=== Begin Enclosure ===

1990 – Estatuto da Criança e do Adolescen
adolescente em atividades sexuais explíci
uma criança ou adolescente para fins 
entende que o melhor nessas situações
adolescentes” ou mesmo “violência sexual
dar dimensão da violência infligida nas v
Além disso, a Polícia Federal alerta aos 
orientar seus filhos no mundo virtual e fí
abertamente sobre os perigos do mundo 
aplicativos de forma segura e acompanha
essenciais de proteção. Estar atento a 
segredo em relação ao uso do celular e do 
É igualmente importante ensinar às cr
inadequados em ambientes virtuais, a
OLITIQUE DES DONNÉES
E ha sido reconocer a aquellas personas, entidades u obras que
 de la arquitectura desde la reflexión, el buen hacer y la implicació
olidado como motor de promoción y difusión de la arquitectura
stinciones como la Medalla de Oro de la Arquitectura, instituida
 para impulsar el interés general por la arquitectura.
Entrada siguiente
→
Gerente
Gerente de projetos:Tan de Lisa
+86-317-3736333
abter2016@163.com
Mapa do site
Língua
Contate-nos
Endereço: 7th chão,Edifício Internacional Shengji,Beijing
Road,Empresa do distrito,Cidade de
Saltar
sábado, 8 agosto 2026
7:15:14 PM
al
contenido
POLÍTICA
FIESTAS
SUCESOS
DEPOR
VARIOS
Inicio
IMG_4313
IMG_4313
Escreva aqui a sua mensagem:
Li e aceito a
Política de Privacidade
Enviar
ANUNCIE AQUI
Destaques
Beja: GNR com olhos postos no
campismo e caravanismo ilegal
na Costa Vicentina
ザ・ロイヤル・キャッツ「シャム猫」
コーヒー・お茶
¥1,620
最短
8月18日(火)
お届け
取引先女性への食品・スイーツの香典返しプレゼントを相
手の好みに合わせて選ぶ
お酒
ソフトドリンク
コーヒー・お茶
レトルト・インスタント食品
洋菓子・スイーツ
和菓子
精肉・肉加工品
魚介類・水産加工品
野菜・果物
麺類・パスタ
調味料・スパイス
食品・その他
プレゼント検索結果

=== End Enclosure ===

> [WHAT TO WORK ON]: Restate every line of the listing word for word.

> [WRITTEN REPLY]:
1990 – Estatuto da Criança e do Adolescen
adolescente em atividades sexuais explíci
uma criança ou adolescente para fins 
entende que o melhor nessas situações
adolescentes” ou mesmo “violência sexual
dar dimensão da violência infligida nas v
Além disso, a Polícia Federal alerta aos 
orientar seus filhos no mundo virtual e fí
abertamente sobre os perigos do mundo 
aplicativos de forma segura e acompanha
essenciais de proteção. Estar atento a 
segredo em relação ao uso do celular e do 
É igualmente importante ensinar às cr
inadequados em ambientes virtuais, a
OLITIQUE DES DONNÉES
E ha sido reconocer a aquellas personas, entidades u obras que
 de la arquitectura desde la reflexión, el buen hacer y la implicació
olidado como motor de promoción y difusión de la arquitectura
stinciones como la Medalla de Oro de la Arquitectura, instituida
 para impulsar el interés general por la arquitectura.
Entrada siguiente
→
Gerente
Gerente de projetos:Tan de Lisa
+86-317-3736333
abter2016@163.com
Mapa do site
Língua
Contate-nos
Endereço: 7th chão,Edifício Internacional Shengji,Beijing
Road,Empresa do distrito,Cidade de
Saltar
sábado, 8 agosto 2026
7:15:14 PM
al
contenido
POLÍTICA
FIESTAS
SUCESOS
DEPOR
VARIOS
Inicio
IMG_4313
IMG_4313
Escreva aqui a sua mensagem:
Li e aceito a
Política de Privacidade
Enviar
ANUNCIE AQUI
Destaques
Beja: GNR com olhos postos no
campismo e caravanismo ilegal
na Costa Vicentina
ザ・ロイヤル・キャッツ「シャム猫」
コーヒー・お茶
¥1,620
最短
8月18日(火)
お届け
取引先女性への食品・スイーツの香典返しプレゼントを相
手の好みに合わせて選ぶ
お酒
ソフトドリンク
コーヒー・お茶
レトルト・インスタント食品
洋菓子・スイーツ
和菓子
精肉・肉加工品
魚介類・水産加工品
野菜・果物
麺類・パスタ
調味料・スパイス
食品・その他
プレゼント検索結果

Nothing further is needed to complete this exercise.